On 18/06/2024 16.02, Ulrich Mueller wrote:
On Tue, 18 Jun 2024, Florian Schmaus wrote:
Finally, unlike readme.gentoo-r1.elcass, this eclass does not need
to store the content of the readme in an environment variable. Not
having to store the content in an environment variable reduces the
pollution of the environment (sadly, this only refers to the process
environment).

I'll be honest, I never felt this is really needed? From looking at
the current -r1 eclass, you could define DOC_CONTENTS just before
invoking readme.gentoo_create_doc, so you could for example modify as
you want the message and use `local DOC_CONTENTS="..."`.

readme.gentoo-r1.eclass requires DOC_CONTENTS to be part of the
package's environment to show it later in readme.gentoo_print_elog(),
which is typically invoked in pkg_postinst(). If DOC_CONTENTS is local
to readme.gentoo_create_doc(), then it wont be able in pkg_postinst()
and can potentially not be obtained from the README.gentoo file
because that file may be compressed.

For greadme.eclass, the file is no longer compressed, therefore
greadme.eclass does not need to carry a variable in the package's
environment.

These are two different variables that must not be confused
>[DOC_CONTENTS vs README_GENTOO_DOC_VALUE].

Thanks for pointing this out.
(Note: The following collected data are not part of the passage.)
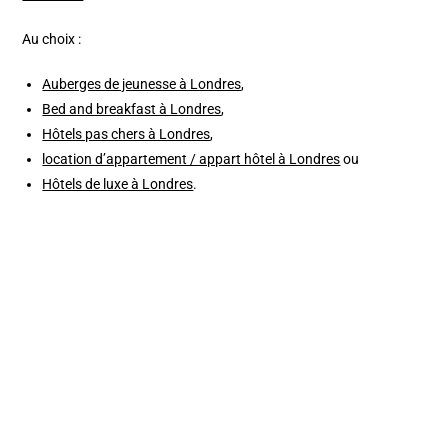
Au choix :
Auberges de jeunesse à Londres
,
Bed and breakfast à Londres
,
Hôtels pas chers à Londres
,
location d’appartement / appart hôtel à Londres
ou
Hôtels de luxe à Londres
.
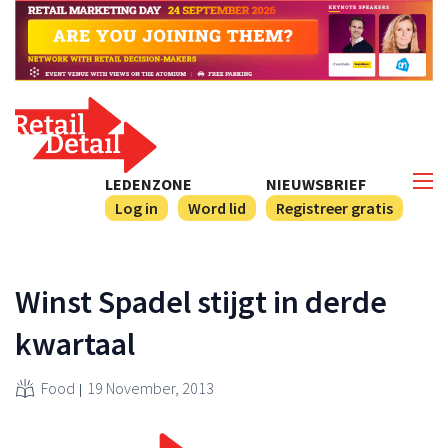
LEDENZONE
NIEUWSBRIEF
Log in
Word lid
Registreer gratis
Winst Spadel stijgt in derde
kwartaal
Food
19 November, 2013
I think I understand now what arthur is asking for:

src_install() {
    ...
    local DOC_CONTENTS="My README.Gentoo contents"
    readme.gentoo_create_doc
}

@arthur: is that right?

If so, then we could always add such an API to greadme.eclass too. However, it appears that it simply would duplicate what can already be done via greadme_stdin. Is there a compelling reason for such an API that I am missing?

In any case, I wouldn't be opposed to implement something like this if somebody asks for it.


BTW, I like readme.gentoo-r1's autoformatting, because the message may
contain variables (like paths containing EPREFIX) that can expand to
different lengths.

Happy to add it.

Any preference regarding the auto-formatting tool? The readme.gentoo-r1.eclass uses fold, but fmt (both are in coreutils) would probably also be an option (and has a --uniform-spacing option ;)).